I have a photo of my young parents and me in two feet of snow beside a snowman. It was Christmas, and our world was blanketed with a serene stillness as I watched my parents toss snowballs and scoop snow into a bowl to make my first snow ice cream. Afterward, each year, in childlike wonder, I looked for snow at Christmas time.
In winter, our small house was heated by a coal stove and when the windows frosted over, my younger sister and I would write our initials on the panes and peer out to watch for snowflakes.
Or we’d lie in the living room floor under our aluminum Christmas tree and watch the revolving light turn its branches red, green and gold. One year daddy saw a huge roll of wrapping paper fall off a truck.
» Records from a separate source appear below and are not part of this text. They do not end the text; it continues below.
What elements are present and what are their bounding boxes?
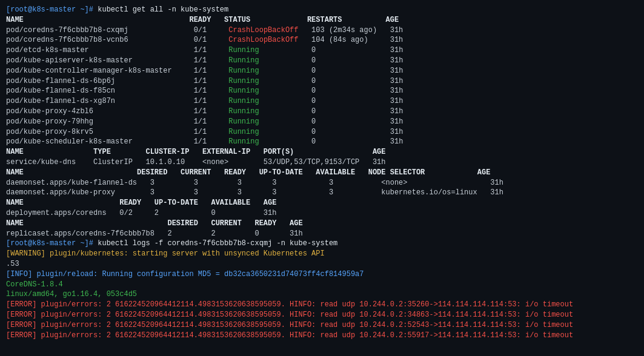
terminal-line: pod/kube-flannel-ds-f85cn 1/1 Running 0 … <box>6 86 638 96</box>
terminal-line: [ERROR] plugin/errors: 2 616224520964412… <box>6 331 638 341</box>
terminal-line: pod/coredns-7f6cbbb7b8-cxqmj 0/1 CrashLo… <box>6 25 638 36</box>
terminal-line: pod/kube-apiserver-k8s-master 1/1 Runnin… <box>6 56 638 66</box>
terminal-line: [INFO] plugin/reload: Running configurat… <box>6 269 638 280</box>
terminal-line: replicaset.apps/coredns-7f6cbbb7b8 2 2 0… <box>6 229 638 239</box>
terminal-line: [root@k8s-master ~]# kubectl get all -n … <box>6 5 638 15</box>
terminal-line: CoreDNS-1.8.4 <box>6 280 638 290</box>
terminal-line: daemonset.apps/kube-flannel-ds 3 3 3 3 3… <box>6 178 638 188</box>
terminal-line: pod/kube-flannel-ds-6bp6j 1/1 Running 0 … <box>6 76 638 87</box>
terminal-line: [ERROR] plugin/errors: 2 616224520964412… <box>6 300 638 310</box>
terminal-line: NAME READY STATUS RESTARTS AGE <box>6 15 638 25</box>
terminal-line: deployment.apps/coredns 0/2 2 0 31h <box>6 208 638 219</box>
terminal-line: pod/kube-flannel-ds-xg87n 1/1 Running 0 … <box>6 96 638 107</box>
terminal-line: NAME READY UP-TO-DATE AVAILABLE AGE <box>6 198 638 208</box>
terminal-line: NAME DESIRED CURRENT READY UP-TO-DATE AV… <box>6 168 638 178</box>
terminal-line: .53 <box>6 259 638 269</box>
terminal-line: [WARNING] plugin/kubernetes: starting se… <box>6 249 638 259</box>
terminal-line: pod/coredns-7f6cbbb7b8-vcnb6 0/1 CrashLo… <box>6 35 638 45</box>
terminal-line: pod/kube-proxy-79hhg 1/1 Running 0 31h <box>6 117 638 127</box>
terminal: [root@k8s-master ~]# kubectl get all -n … <box>0 0 644 356</box>
terminal-line: [ERROR] plugin/errors: 2 616224520964412… <box>6 310 638 320</box>
terminal-line: daemonset.apps/kube-proxy 3 3 3 3 3 kube… <box>6 188 638 198</box>
terminal-line: pod/kube-scheduler-k8s-master 1/1 Runnin… <box>6 137 638 147</box>
terminal-line: [ERROR] plugin/errors: 2 616224520964412… <box>6 320 638 331</box>
terminal-line: NAME TYPE CLUSTER-IP EXTERNAL-IP PORT(S)… <box>6 147 638 157</box>
terminal-line: pod/kube-proxy-4zbl6 1/1 Running 0 31h <box>6 107 638 117</box>
terminal-line: pod/etcd-k8s-master 1/1 Running 0 31h <box>6 45 638 56</box>
terminal-line: pod/kube-controller-manager-k8s-master 1… <box>6 66 638 76</box>
terminal-line: service/kube-dns ClusterIP 10.1.0.10 <no… <box>6 157 638 168</box>
terminal-line: linux/amd64, go1.16.4, 053c4d5 <box>6 289 638 300</box>
terminal-line: NAME DESIRED CURRENT READY AGE <box>6 219 638 229</box>
terminal-line: pod/kube-proxy-8krv5 1/1 Running 0 31h <box>6 127 638 137</box>
terminal-line: [root@k8s-master ~]# kubectl logs -f cor… <box>6 239 638 249</box>
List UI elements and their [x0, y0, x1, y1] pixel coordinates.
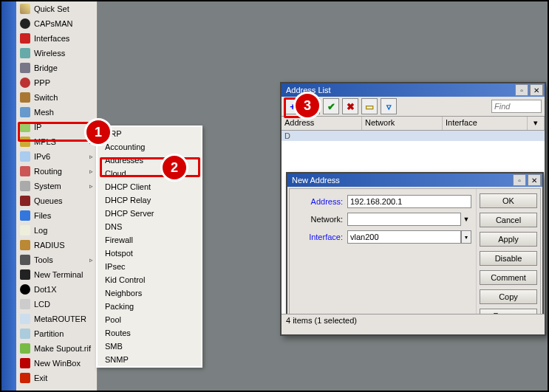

He retrieved it and for years all our presents were encased in it.
We had a Christmas program at our small church, complete with carols, a tree and Santa doling out gifts. He would call the children by name and we would each receive a gift that our parents had slipped in, and ours was always a box of chocolate covered cherries.
Afterward, when we stepped into the crisp night air’ we scanned the skies, looking for snow clouds.
With Christmas only a day away, soon our family will gather to open gifts, read the Nativity story, eat tons of food and play games.
The weatherman says it will be clear and cold, with not even a hint of snow.
But hopefully, a huge orb of a moon will hang over our slough on the lake, bathing the water and our point with a layer of silver.
Already, with bare trees silhouetted against a dark sky and pine trees dressed out in black lace, a feeling of enchantment has invaded my world.
For once again, I am amazed at the peace and wonder of Christmas.